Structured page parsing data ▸
• • • • •

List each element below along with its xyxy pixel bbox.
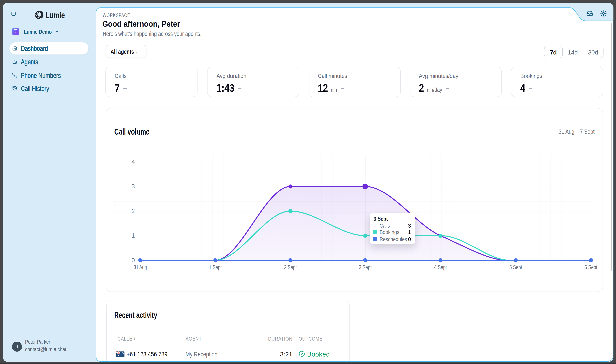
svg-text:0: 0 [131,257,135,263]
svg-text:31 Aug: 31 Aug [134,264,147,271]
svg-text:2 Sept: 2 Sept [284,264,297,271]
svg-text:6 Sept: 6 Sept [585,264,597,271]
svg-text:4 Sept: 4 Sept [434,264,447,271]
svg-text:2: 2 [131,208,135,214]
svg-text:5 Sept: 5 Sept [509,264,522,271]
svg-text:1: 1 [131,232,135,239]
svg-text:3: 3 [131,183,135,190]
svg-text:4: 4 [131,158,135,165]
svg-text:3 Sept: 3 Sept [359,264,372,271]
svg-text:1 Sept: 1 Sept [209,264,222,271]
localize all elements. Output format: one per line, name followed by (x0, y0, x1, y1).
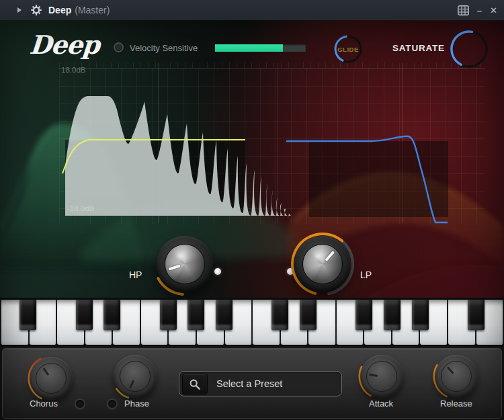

• • • • •

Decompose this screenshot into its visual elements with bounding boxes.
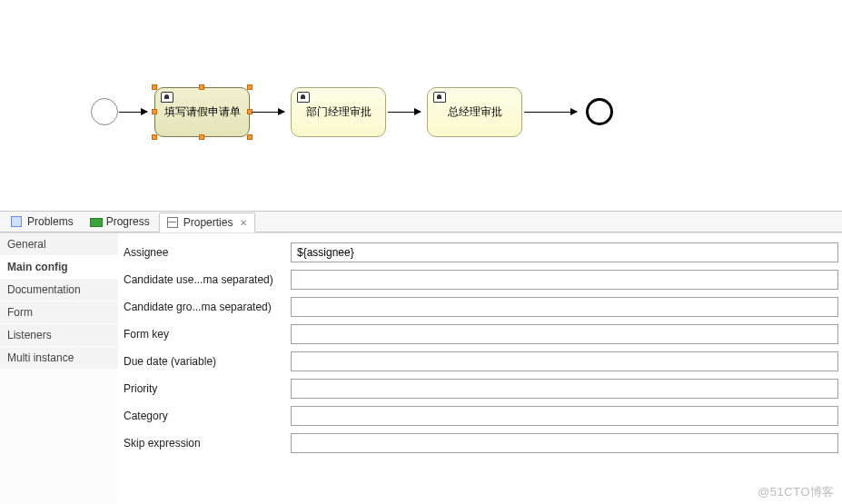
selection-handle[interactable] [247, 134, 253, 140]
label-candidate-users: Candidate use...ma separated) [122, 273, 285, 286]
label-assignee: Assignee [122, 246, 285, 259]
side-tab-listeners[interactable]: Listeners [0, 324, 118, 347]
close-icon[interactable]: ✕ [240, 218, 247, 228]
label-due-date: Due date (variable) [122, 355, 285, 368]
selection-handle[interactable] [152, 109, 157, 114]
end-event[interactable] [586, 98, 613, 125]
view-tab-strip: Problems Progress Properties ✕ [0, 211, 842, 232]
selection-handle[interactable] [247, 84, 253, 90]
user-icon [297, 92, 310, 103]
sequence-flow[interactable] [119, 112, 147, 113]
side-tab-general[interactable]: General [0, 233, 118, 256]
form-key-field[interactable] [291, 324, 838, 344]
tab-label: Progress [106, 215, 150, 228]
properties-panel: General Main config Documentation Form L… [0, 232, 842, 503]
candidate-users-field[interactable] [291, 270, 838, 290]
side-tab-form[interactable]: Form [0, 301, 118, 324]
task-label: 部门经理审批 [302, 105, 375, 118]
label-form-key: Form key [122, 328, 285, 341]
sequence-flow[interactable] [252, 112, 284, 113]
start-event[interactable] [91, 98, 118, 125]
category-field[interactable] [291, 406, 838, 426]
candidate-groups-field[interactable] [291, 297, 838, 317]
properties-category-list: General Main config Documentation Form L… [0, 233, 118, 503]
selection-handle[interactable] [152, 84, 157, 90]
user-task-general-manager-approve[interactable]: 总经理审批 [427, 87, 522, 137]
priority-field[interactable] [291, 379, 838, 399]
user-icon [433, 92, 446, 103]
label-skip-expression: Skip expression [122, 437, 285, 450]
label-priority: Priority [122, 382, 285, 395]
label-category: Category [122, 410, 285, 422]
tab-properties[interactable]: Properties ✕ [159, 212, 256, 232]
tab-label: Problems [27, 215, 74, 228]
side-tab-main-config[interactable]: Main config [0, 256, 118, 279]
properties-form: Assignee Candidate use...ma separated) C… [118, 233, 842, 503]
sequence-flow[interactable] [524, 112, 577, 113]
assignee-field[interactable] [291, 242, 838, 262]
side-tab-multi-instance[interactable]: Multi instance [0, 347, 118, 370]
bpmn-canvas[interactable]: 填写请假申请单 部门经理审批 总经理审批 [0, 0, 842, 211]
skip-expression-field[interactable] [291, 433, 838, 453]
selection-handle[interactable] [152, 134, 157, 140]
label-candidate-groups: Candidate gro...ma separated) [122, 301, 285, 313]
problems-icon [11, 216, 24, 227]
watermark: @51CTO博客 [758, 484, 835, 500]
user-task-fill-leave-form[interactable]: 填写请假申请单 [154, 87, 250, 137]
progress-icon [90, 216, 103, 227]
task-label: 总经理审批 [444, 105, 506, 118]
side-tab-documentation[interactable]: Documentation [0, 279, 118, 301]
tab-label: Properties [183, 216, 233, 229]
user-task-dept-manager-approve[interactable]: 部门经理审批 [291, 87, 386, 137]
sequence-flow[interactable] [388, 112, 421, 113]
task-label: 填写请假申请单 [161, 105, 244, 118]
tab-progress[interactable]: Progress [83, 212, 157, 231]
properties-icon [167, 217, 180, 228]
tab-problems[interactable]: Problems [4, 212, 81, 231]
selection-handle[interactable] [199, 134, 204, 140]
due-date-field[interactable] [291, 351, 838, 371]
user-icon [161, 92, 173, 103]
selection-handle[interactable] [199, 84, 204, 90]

• • • • •

EXERCISE PROMPT ▸ Each line above starting at the one holding "List each element" and ending at the one holding "localize all elements." should be set down exactly as it stands, both ends included, with no pictures.

EXERCISE ANSWER ▸
List each element below along with its xyxy pixel bbox.
svg-text:0: 0 [131,257,135,263]
svg-text:31 Aug: 31 Aug [134,264,147,271]
svg-text:2 Sept: 2 Sept [284,264,297,271]
svg-text:6 Sept: 6 Sept [585,264,597,271]
svg-text:4 Sept: 4 Sept [434,264,447,271]
svg-text:2: 2 [131,208,135,214]
svg-text:5 Sept: 5 Sept [509,264,522,271]
svg-text:1: 1 [131,232,135,239]
svg-text:3: 3 [131,183,135,190]
svg-text:4: 4 [131,158,135,165]
svg-text:3 Sept: 3 Sept [359,264,372,271]
svg-text:1 Sept: 1 Sept [209,264,222,271]
localize all elements. Output format: one per line, name followed by (x0, y0, x1, y1).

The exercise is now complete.